Township in Ohio, US

Jackson Township is one of the nineteen townships of Guernsey County, Ohio, United States. As of the 2020 census the population was 4,998.

==Geography==
Located in the southwestern part of the county, it borders the following townships:
- Cambridge Township - north
- Center Township - northeast
- Richland Township - east
- Valley Township - south
- Spencer Township - southwest
- Westland Township - west

The village of Byesville is located in central Jackson Township, and the southern end of the city of Cambridge is in the northern part of the township.

==Name and history==
Jackson Township was organized in 1824, and named for General Andrew Jackson, afterward seventh President of the United States. It is one of thirty-seven Jackson Townships statewide.

==Schools==
Children from Jackson Township would have attended these schools in the early to mid 1900s: Ideal School, Happy Dale School, Garfield School (A.K.A. Stop Nine School), Lincoln School, Central (High) School and Byesville High (Elementary) School.
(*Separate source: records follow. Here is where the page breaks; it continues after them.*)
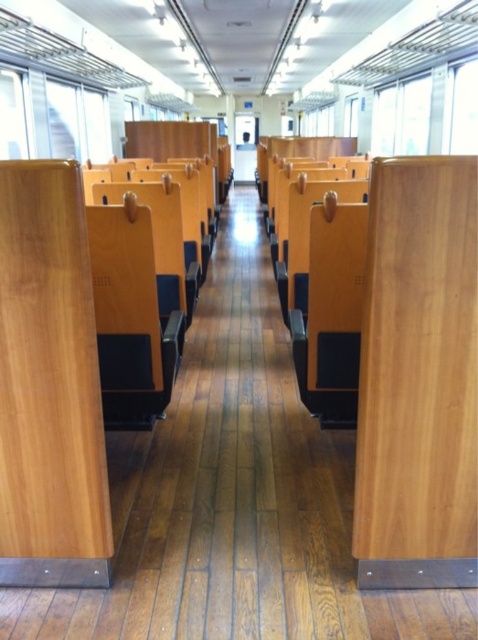 Question: Does wooden chair at center appear on the right side of wooden seat at center?

Choices:
 (A) yes
 (B) no

Answer: (B)

Question: Which of the following is the farthest from the observer?

Choices:
 (A) (333, 291)
 (B) (144, 230)

Answer: (A)

Question: Can you confirm if wooden chair at center is positioned to the right of wooden seat at center?

Choices:
 (A) yes
 (B) no

Answer: (B)

Question: Does wooden chair at center lie in front of wooden seat at center?

Choices:
 (A) yes
 (B) no

Answer: (B) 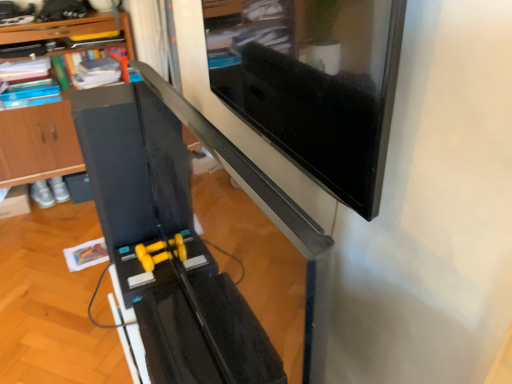 The height and width of the screenshot is (384, 512). What do you see at coordinates (175, 233) in the screenshot?
I see `black glossy computer desk at center` at bounding box center [175, 233].

Identify the location of wooden at left. The width and height of the screenshot is (512, 384). (38, 144).

Is wooden at left wider or thinner than black glossy computer desk at center?

In the image, wooden at left appears to be wider than black glossy computer desk at center.

Considering the relative positions of wooden at left and black glossy computer desk at center in the image provided, is wooden at left in front of black glossy computer desk at center?

No, the depth of wooden at left is greater than that of black glossy computer desk at center.

Is wooden at left next to black glossy computer desk at center?

No, wooden at left is not next to black glossy computer desk at center.

Is black glossy computer desk at center at the back of wooden at left?

That's not correct — wooden at left is not looking away from black glossy computer desk at center.

Is wooden at left spatially inside matte black monitor at upper right, or outside of it?

wooden at left is not inside matte black monitor at upper right, it's outside.

Considering the sizes of objects wooden at left and matte black monitor at upper right in the image provided, who is thinner, wooden at left or matte black monitor at upper right?

matte black monitor at upper right is thinner.

From the image's perspective, between wooden at left and matte black monitor at upper right, which one is located above?

From the image's view, wooden at left is above.

Does wooden at left have a lesser height compared to matte black monitor at upper right?

No, wooden at left is not shorter than matte black monitor at upper right.

Consider the image. Does black glossy computer desk at center have a lesser width compared to matte black monitor at upper right?

No, black glossy computer desk at center is not thinner than matte black monitor at upper right.

Considering the relative positions of black glossy computer desk at center and matte black monitor at upper right in the image provided, is black glossy computer desk at center behind matte black monitor at upper right?

No, black glossy computer desk at center is closer to the camera.

From the image's perspective, would you say black glossy computer desk at center is positioned over matte black monitor at upper right?

Incorrect, from the image's perspective, black glossy computer desk at center is lower than matte black monitor at upper right.

Is black glossy computer desk at center next to matte black monitor at upper right and touching it?

No, black glossy computer desk at center is not beside matte black monitor at upper right.

The width and height of the screenshot is (512, 384). In order to click on computer desk on the right side of wooden at left in this screenshot , I will do `click(175, 233)`.

From the image's perspective, is black glossy computer desk at center located beneath wooden at left?

Indeed, from the image's perspective, black glossy computer desk at center is shown beneath wooden at left.

From a real-world perspective, is black glossy computer desk at center positioned over wooden at left based on gravity?

Yes, from a real-world perspective, black glossy computer desk at center is over wooden at left

Which object is wider, black glossy computer desk at center or wooden at left?

Wider between the two is wooden at left.

In the scene shown: From their relative heights in the image, would you say matte black monitor at upper right is taller or shorter than wooden at left?

Clearly, matte black monitor at upper right is shorter compared to wooden at left.

From a real-world perspective, is matte black monitor at upper right physically above wooden at left?

Yes, from a real-world perspective, matte black monitor at upper right is above wooden at left.

Where is `shelf lying above the matte black monitor at upper right (from the image's perspective)`? This screenshot has height=384, width=512. shelf lying above the matte black monitor at upper right (from the image's perspective) is located at coordinates tap(38, 144).

Considering the relative positions of matte black monitor at upper right and black glossy computer desk at center in the image provided, is matte black monitor at upper right to the right of black glossy computer desk at center from the viewer's perspective?

Yes.

Is matte black monitor at upper right with black glossy computer desk at center?

matte black monitor at upper right and black glossy computer desk at center are not in contact.

Is black glossy computer desk at center at the back of matte black monitor at upper right?

matte black monitor at upper right does not have its back to black glossy computer desk at center.

Considering the relative sizes of matte black monitor at upper right and black glossy computer desk at center in the image provided, is matte black monitor at upper right bigger than black glossy computer desk at center?

No.

I want to click on computer desk on the right of the wooden at left, so click(x=175, y=233).

The height and width of the screenshot is (384, 512). I want to click on computer monitor above the wooden at left (from a real-world perspective), so click(x=314, y=85).

Estimate the real-world distances between objects in this image. Which object is closer to wooden at left, matte black monitor at upper right or black glossy computer desk at center?

black glossy computer desk at center.

Based on their spatial positions, is black glossy computer desk at center or wooden at left further from matte black monitor at upper right?

wooden at left is positioned further to the anchor matte black monitor at upper right.

Looking at the image, which one is located closer to black glossy computer desk at center, wooden at left or matte black monitor at upper right?

matte black monitor at upper right lies closer to black glossy computer desk at center than the other object.

Based on their spatial positions, is wooden at left or black glossy computer desk at center closer to matte black monitor at upper right?

The object closer to matte black monitor at upper right is black glossy computer desk at center.

Looking at the image, which one is located further to wooden at left, black glossy computer desk at center or matte black monitor at upper right?

Based on the image, matte black monitor at upper right appears to be further to wooden at left.

Based on their spatial positions, is matte black monitor at upper right or wooden at left closer to black glossy computer desk at center?

The object closer to black glossy computer desk at center is matte black monitor at upper right.

Locate an element on the screen. This screenshot has height=384, width=512. computer monitor located between black glossy computer desk at center and wooden at left in the depth direction is located at coordinates (314, 85). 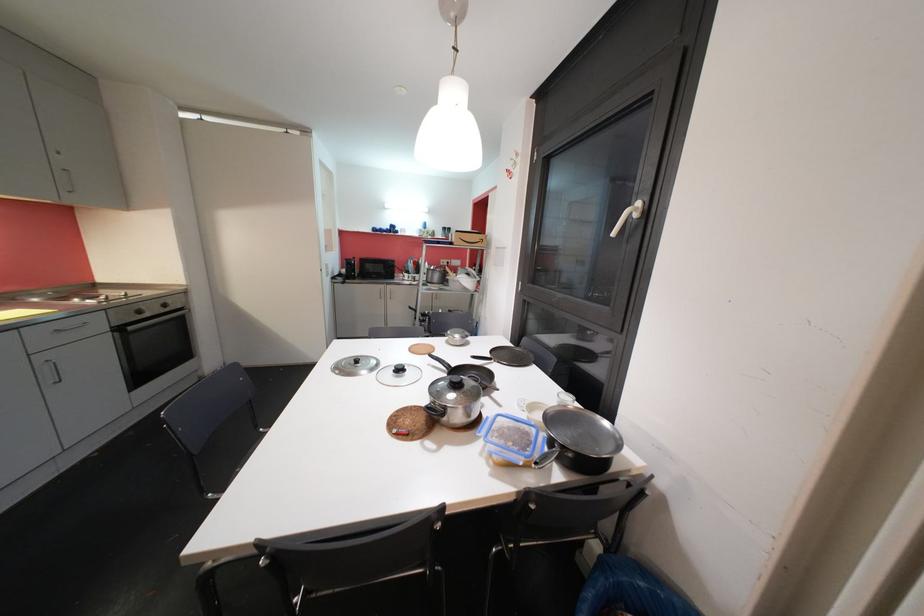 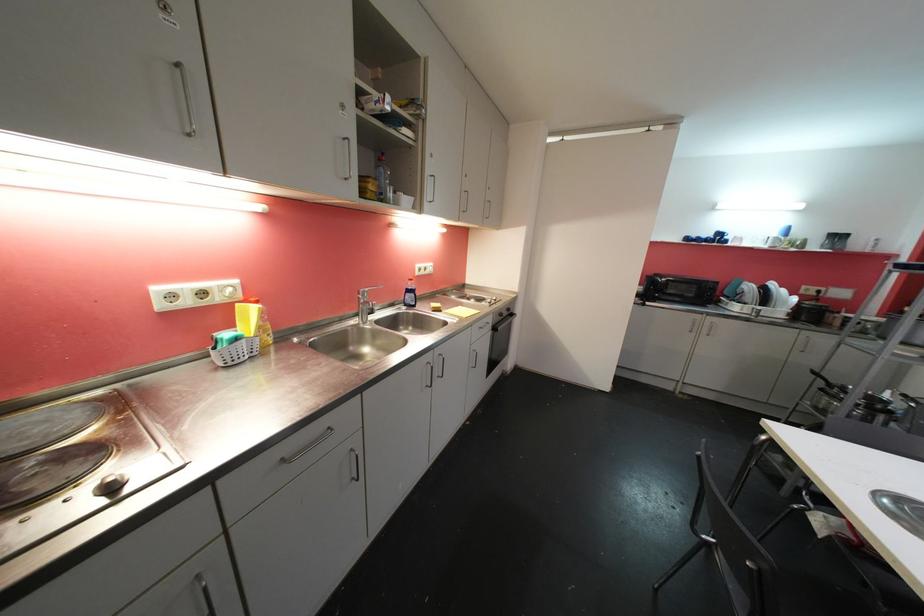 Where in the second image is the point corresponding to pixel 144 314 from the first image?

(505, 317) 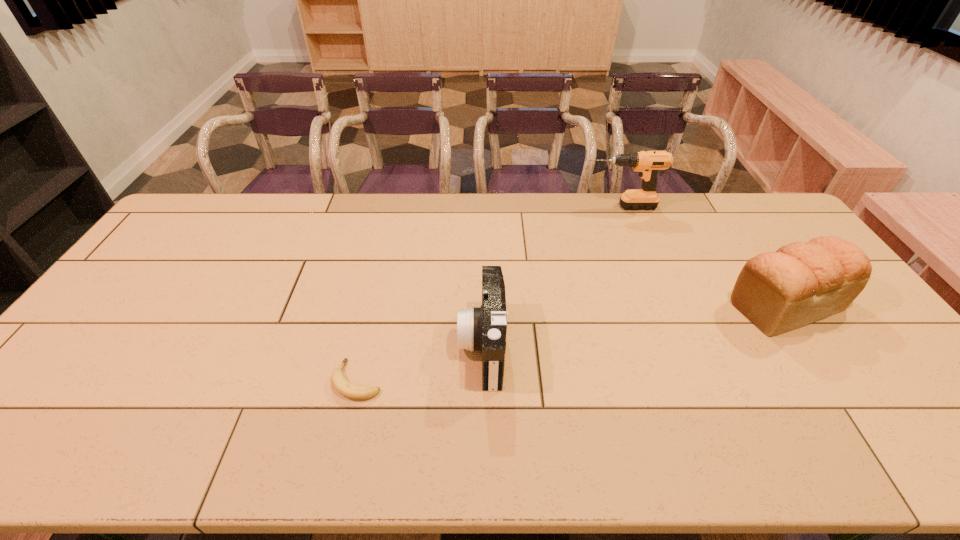 I want to click on vacant space that's between the bread and the shortest object, so click(572, 342).

The width and height of the screenshot is (960, 540). Find the location of `vacant area that lies between the bread and the third object from right to left`. vacant area that lies between the bread and the third object from right to left is located at coordinates (635, 325).

At what (x,y) coordinates should I click in order to perform the action: click on free point between the banana and the bread. Please return your answer as a coordinate pair (x, y). The width and height of the screenshot is (960, 540). Looking at the image, I should click on (572, 342).

Locate an element on the screen. This screenshot has height=540, width=960. vacant area that lies between the camcorder and the farthest object is located at coordinates (551, 276).

The image size is (960, 540). I want to click on vacant region between the second object from right to left and the bread, so click(703, 255).

Find the location of `vacant space in between the rightmost object and the second object from right to left`. vacant space in between the rightmost object and the second object from right to left is located at coordinates (703, 255).

Identify the location of free point between the drill and the camcorder. (551, 276).

The width and height of the screenshot is (960, 540). I want to click on object that ranks as the third closest to the drill, so click(x=339, y=382).

The image size is (960, 540). I want to click on object that is the third nearest to the third tallest object, so click(802, 282).

The width and height of the screenshot is (960, 540). I want to click on free space that satisfies the following two spatial constraints: 1. on the back side of the rightmost object; 2. at the tip of the third object from left to right, so click(721, 207). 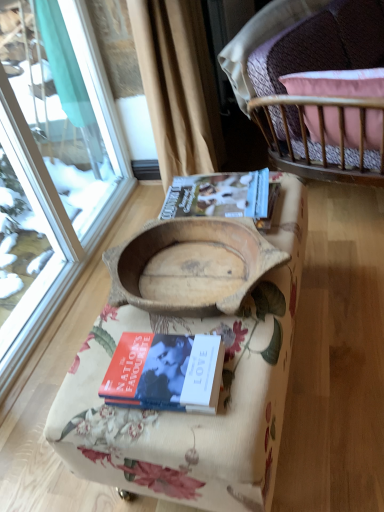 I want to click on vacant area on top of matte brown book at center, acting as the first book starting from the top (from a real-world perspective), so click(211, 202). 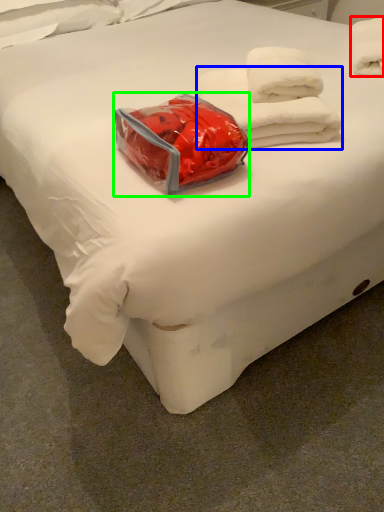 Question: Based on their relative distances, which object is farther from towel (highlighted by a red box)? Choose from towel (highlighted by a blue box) and package (highlighted by a green box).

Choices:
 (A) towel
 (B) package

Answer: (B) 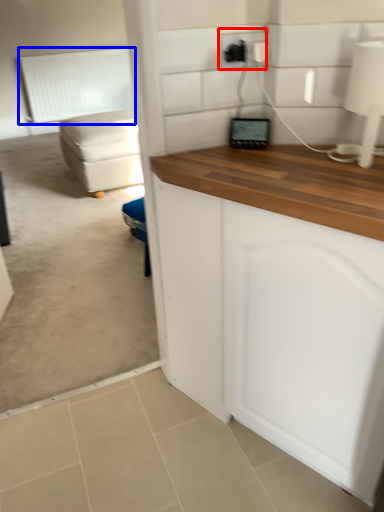 Question: Which of the following is the closest to the observer, electric outlet (highlighted by a red box) or radiator (highlighted by a blue box)?

Choices:
 (A) electric outlet
 (B) radiator

Answer: (A)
The current public schools of the township are made up from the Rolling Hills Local School District: Byesville Elementary School, Brook Intermediate School, Meadowbrook Middle School and Meadowbrook High School.

==Government==
The township is governed by a three-member board of trustees, who are elected in November of odd-numbered years to a four-year term beginning on the following January 1. Two are elected in the year after the presidential election and one is elected in the year before it. There is also an elected township fiscal officer, who serves a four-year term beginning on April 1 of the year after the election, which is held in November of the year before the presidential election. Vacancies in the fiscal officership or on the board of trustees are filled by the remaining trustees.